I'm also doing a group buy for this programming in Chicago in June if you are interested:

http://ls1gto.com/forums/showthread.php?t=25177


----------



## GTO-Quikls2 (Mar 21, 2005)

I removed the relay and ignore the indicator. I've been married a long time so I'm very good at ignoring things. I may be interested in the programing, though.


----------



## GTODEALER (Jan 7, 2005)

GTO-Quikls2 said:


> I removed the relay and ignore the indicator. I've been married a long time so I'm very good at ignoring things. I may be interested in the programing, though.


 :lol:


----------



## UTLawyer (May 2, 2005)

> I've been married a long time so I'm very good at ignoring things.



:agree


----------



## GumbyGoat (Sep 24, 2004)

What was that?


----------



## Groucho (Sep 11, 2004)

The_Goat said:


> Anyone know of a way to disable the DRLs?


----------



## Wing_Nut (Mar 6, 2005)

May I suggest the obvious....if thine bulb offend thee, pluck it out.


----------



## Afterglow (Nov 1, 2004)

GTPprix said:


> You can pull the relay and it will kill the lights but you'll still have the annoying indicator.
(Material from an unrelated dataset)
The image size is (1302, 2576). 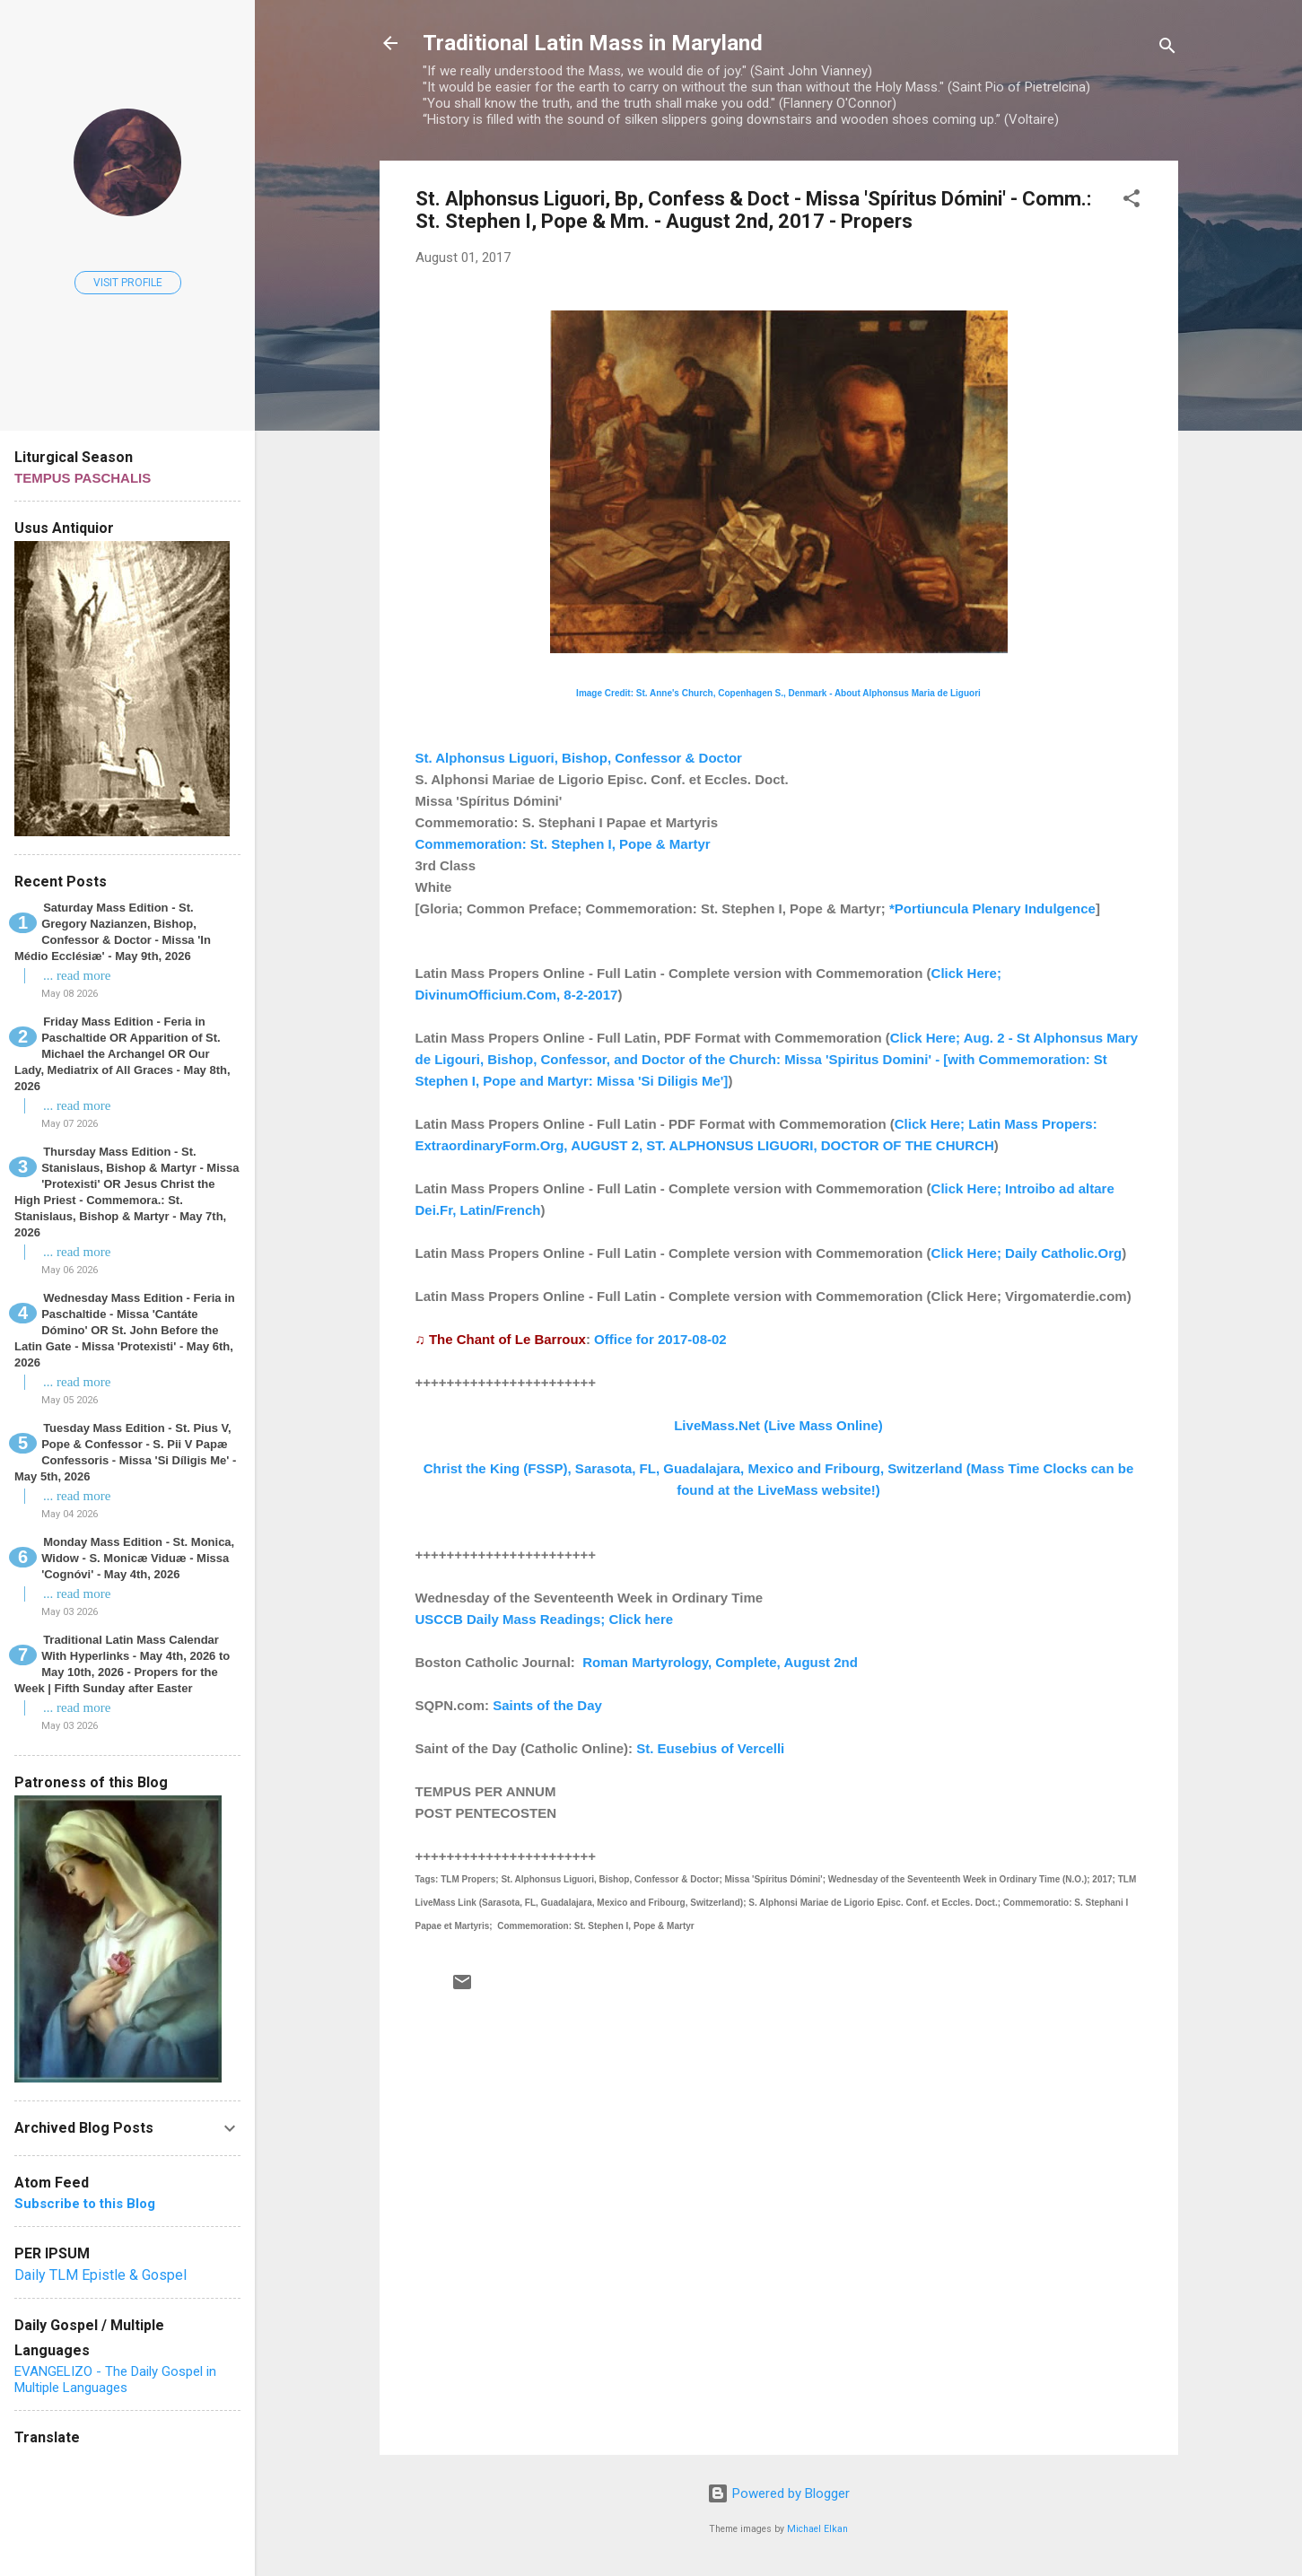 I want to click on *Portiuncula Plenary Indulgence, so click(x=992, y=908).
If you are interested, I can program them off AND the indicator as well as add a shift light/buzzer and some other options as seen here:
> 
> http://ls1gto.com/forums/showthread.php?t=16676
> 
> ...



When in June and where in Chicago? Whats the cost?
I would like to make it as long as it isn't the 17th-19th of June


----------



## GTODEALER (Jan 7, 2005)

Groucho said:


>


 :lol: .....yep a good ole Estwing hammer will do quite a bit..... :rofl:


----------



## GTPprix (Mar 29, 2005)

Afterglow said:


> When in June and where in Chicago? Whats the cost?
> I would like to make it as long as it isn't the 17th-19th of June


It'll likely be June 4th, keep on the last thread for details, all the info you need is in there.


----------